TRANSLATED, WITH NOTES,
AND THE INTRODUCTION OF GUIZOT,
BY THOMAS FORESTER, M.A.
HENRY G. BOHN, YORK STREET, COVENT GARDEN.
ORDERICUS VITALIS, in his personal and literary history, as well as in the annals which compose the most valuable part of his voluminous work, forms a connecting link between the English and Norman writers of the eleventh and twelfth centuries. Born in England, and having received the first rudiments of learning at Shrewsbury, he was removed at an early age to a monastery in Normandy, in which he completed his education, and passed the rest of his life in the duties of his monastic profession and in literary labours. These, as M. Guizot has remarked were "especially devoted to the glory of Normandy;"* and, doubtless, that was the field on which all his immediate associations led him to dwell with the greatest freedom, and to cultivate in its minutest details.

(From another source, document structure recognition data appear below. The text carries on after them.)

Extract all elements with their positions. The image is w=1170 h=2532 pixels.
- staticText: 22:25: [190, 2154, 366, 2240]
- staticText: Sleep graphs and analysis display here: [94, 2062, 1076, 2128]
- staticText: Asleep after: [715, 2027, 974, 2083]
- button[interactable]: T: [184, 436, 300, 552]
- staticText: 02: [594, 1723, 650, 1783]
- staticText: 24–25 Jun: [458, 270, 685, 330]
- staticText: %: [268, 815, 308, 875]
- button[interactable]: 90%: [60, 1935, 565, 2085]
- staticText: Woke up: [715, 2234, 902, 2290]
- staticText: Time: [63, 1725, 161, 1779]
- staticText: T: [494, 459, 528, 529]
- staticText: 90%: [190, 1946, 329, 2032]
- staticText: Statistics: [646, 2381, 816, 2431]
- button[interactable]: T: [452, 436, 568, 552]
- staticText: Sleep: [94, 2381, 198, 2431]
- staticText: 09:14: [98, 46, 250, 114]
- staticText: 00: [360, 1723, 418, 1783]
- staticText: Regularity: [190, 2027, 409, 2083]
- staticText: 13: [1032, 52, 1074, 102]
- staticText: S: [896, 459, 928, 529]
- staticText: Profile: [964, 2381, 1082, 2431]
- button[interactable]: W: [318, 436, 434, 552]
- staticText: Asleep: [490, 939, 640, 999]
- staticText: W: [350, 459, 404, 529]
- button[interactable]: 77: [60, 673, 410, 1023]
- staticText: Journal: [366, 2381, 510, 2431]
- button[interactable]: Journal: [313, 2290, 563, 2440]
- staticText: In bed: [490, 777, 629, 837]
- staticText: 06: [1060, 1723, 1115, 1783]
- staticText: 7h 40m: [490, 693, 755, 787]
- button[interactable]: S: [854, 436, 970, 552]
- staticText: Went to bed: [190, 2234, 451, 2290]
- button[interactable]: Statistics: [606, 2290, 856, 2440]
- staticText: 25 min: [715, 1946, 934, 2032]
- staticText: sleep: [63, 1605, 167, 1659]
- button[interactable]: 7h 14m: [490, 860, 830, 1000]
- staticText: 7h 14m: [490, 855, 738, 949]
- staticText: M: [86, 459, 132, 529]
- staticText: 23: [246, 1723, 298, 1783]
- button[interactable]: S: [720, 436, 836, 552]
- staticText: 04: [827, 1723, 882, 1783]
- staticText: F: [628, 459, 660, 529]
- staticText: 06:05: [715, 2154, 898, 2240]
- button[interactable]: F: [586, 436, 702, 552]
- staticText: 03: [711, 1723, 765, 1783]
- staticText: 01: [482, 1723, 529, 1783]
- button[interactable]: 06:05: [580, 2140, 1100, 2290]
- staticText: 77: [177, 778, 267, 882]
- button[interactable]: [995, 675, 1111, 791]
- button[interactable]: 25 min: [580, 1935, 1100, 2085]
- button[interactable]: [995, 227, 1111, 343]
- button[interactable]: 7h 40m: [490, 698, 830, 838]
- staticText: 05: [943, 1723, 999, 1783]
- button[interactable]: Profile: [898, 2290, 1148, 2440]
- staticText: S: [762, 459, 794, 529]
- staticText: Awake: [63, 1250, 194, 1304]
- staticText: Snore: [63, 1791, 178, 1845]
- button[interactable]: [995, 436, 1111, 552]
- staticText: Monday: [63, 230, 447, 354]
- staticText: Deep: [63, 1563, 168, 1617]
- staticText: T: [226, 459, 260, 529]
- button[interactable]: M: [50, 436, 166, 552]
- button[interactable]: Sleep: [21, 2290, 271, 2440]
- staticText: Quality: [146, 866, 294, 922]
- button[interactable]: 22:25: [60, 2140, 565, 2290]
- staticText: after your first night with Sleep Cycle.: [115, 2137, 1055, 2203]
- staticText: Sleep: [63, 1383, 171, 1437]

But Ordericus did not forget his native country; he so gloried in the name of "Englishman" that it is added to his Norman designation of "monk of St. Evroult" in his autograph manuscript; and the accounts he gives of English affairs generally, during the reigns of the three first Norman. kings, interspersed with local and personal matters of considerable interest, exhibit the same careful research, if they are not so diffuse, as the portion of his work devoted to
* Notice sur Orderic Vital, prefixed to the French translation of our author's History.